It can avoid deadlocks.
#+begin_example
MPI_SENDRECV(SENDBUF, SENDCOUNT, SENDTYPE, DEST, SENDTAG,
RECVBUF, RECVCOUNT, RECVTYPE, SOURCE, RECVTAG,
COMM, STATUS, IERROR)
<type> SENDBUF(*), RECVBUF(*)
INTEGER :: SENDCOUNT, SENDTYPE, DEST, SENDTAG
INTEGER :: RECVCOUNT, RECVTYPE, SOURCE, RECVTAG, COMM
INTEGER :: STATUS(MPI_STATUS_SIZE), IERROR
#+end_example
** Send-receive
#+begin_src fortran :tangle Codes/mpi_sendrecv.f90
program sendrecv
use mpi
implicit none
integer :: rank, size, value, source, destination, ierr
integer, parameter :: tag=100
call MPI_INIT(ierr)
call MPI_COMM_RANK(MPI_COMM_WORLD, rank, ierr)
call MPI_COMM_SIZE(MPI_COMM_WORLD, size, ierr)

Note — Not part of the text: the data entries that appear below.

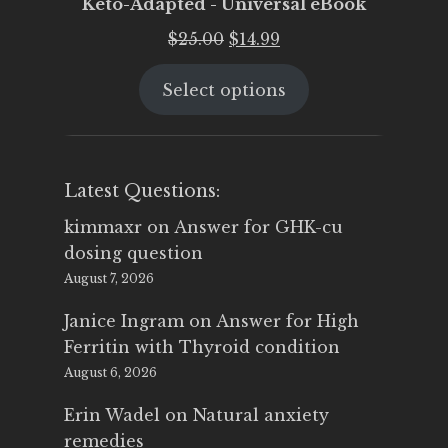
Keto-Adapted - Universal eBook
Original
Current
$
25.00
$
14.99
price
price
Select options
was:
is:
$25.00.
$14.99.
Latest Questions:
kimmaxr
on
Answer for GHK-cu
dosing question
August 7, 2026
Janice Ingram
on
Answer for High
Ferritin with Thyroid condition
August 6, 2026
Erin Wadel
on
Natural anxiety
remedies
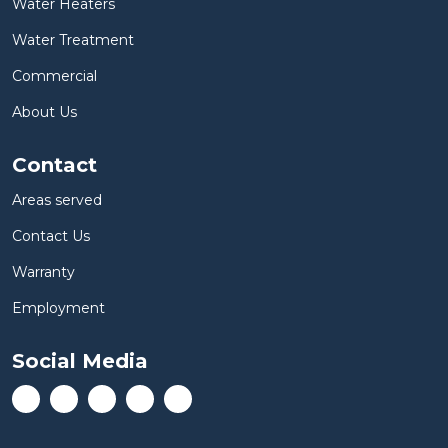
Water Heaters
Water Treatment
Commercial
About Us
Contact
Areas served
Contact Us
Warranty
Employment
Social Media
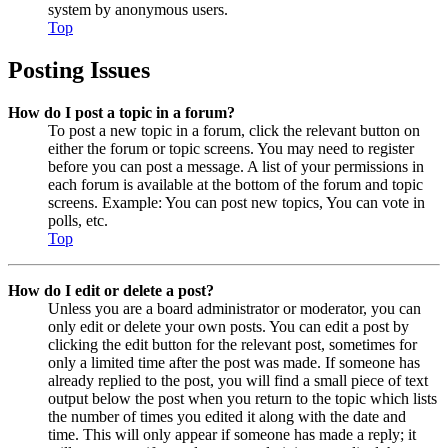
system by anonymous users.
Top
Posting Issues
How do I post a topic in a forum?
To post a new topic in a forum, click the relevant button on
either the forum or topic screens. You may need to register
before you can post a message. A list of your permissions in
each forum is available at the bottom of the forum and topic
screens. Example: You can post new topics, You can vote in
polls, etc.
Top
How do I edit or delete a post?
Unless you are a board administrator or moderator, you can
only edit or delete your own posts. You can edit a post by
clicking the edit button for the relevant post, sometimes for
only a limited time after the post was made. If someone has
already replied to the post, you will find a small piece of text
output below the post when you return to the topic which lists
the number of times you edited it along with the date and
time. This will only appear if someone has made a reply; it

source = mod(size+rank-1, size)
destination = mod(rank+1 , size)
call MPI_SENDRECV(rank+10, 1, MPI_INTEGER, destination, tag, value, &
1, MPI_INTEGER, source, tag, MPI_COMM_WORLD, &
MPI_STATUS_IGNORE, ierr)
print *, rank, 'received', value, 'from', source
call MPI_FINALIZE(ierr)
end program
#+end_src
** Collective communications
*** One-to-all
- ~MPI_Bcast~ :: Broadcast the same data to all
- ~MPI_Scatter~ :: distribute an array
*** All-to-one
- ~MPI_Reduce~ :: Sum/product/... of data coming from all ranks
- ~Gather~ :: collect a distributed array
*** All-to-all
- ~MPI_Barrier~ :: Global synchronization
- ~MPI_AllReduce~ :: Reduce and broadcast the result
- ~MPI_AllGather~ :: Gather and broadcast the result
- ~MPI_Alltoall~ :: Gather and scatter the result
** Computation of \pi with MPI
\[
\pi = 4 \int_{0}^{1} \sqrt{1-x^2} dx
\sim 4 \sum_{i=1}^M \sqrt{1-x_i^2}\, \Delta x
\]
\[
\; \text{with} \;
0 \le x_i \le 1 \;\text{and}\; \Delta x = x_{i+1} - x_i
\]
- Define a grid of $M$ points
- Split the grid on $N$ processes
- Each process computes part of the sum
- The partial sums are reduced on the master process
** Computation of \pi with MPI (Python)
#+begin_src python :tangle Codes/mpi_pi.py
#!/usr/bin/env python
from mpi4py import MPI
import sys
from math import sqrt
def main():
comm = MPI.COMM_WORLD
rank = comm.Get_rank()
size = comm.Get_size()
M = int(sys.argv[1]) # Total Number of grid points
M_local = (M-1) // size + 1 # Number of grid points to compute locally
istart = rank * M_local # Beginning of interval
iend = min(istart + M_local, M) # End of interval
dx = 1./float(M) # Delta x
sum = 0.
for i in range(istart, iend):
x = (i+0.5)*dx
sum += sqrt(1.-x*x)
#+end_src
** Computation of \pi with MPI (Python)
#+begin_src python :tangle Codes/mpi_pi.py
result = 4. * dx * sum
pi = comm.reduce(result, MPI.SUM)
print("%10f -> %10f : %10f"%(istart*dx, iend*dx, result))
if rank == 0:
print("Result = ", pi)
if __name__ == "__main__": main()
#+end_src
#+LATEX: \begin{columns}
#+LATEX: \begin{column}{0.6\textwidth}
#+begin_src text
$ mpiexec -n 4 python mpi_pi.py 100000000
0.000000 -> 0.250000 : 0.989483
Result = 3.1415926535902408
0.250000 -> 0.500000 : 0.923740
0.500000 -> 0.750000 : 0.775058
0.750000 -> 1.000000 : 0.453312
#+end_src
#+LATEX: \end{column}
#+LATEX: \begin{column}{0.3\textwidth}
#+ATTR_LATEX: :width \textwidth
[[./pi_v1.png]]
#+LATEX: \end{column}
#+LATEX: \end{columns}
** Alternate Computation of \pi with MPI (Python)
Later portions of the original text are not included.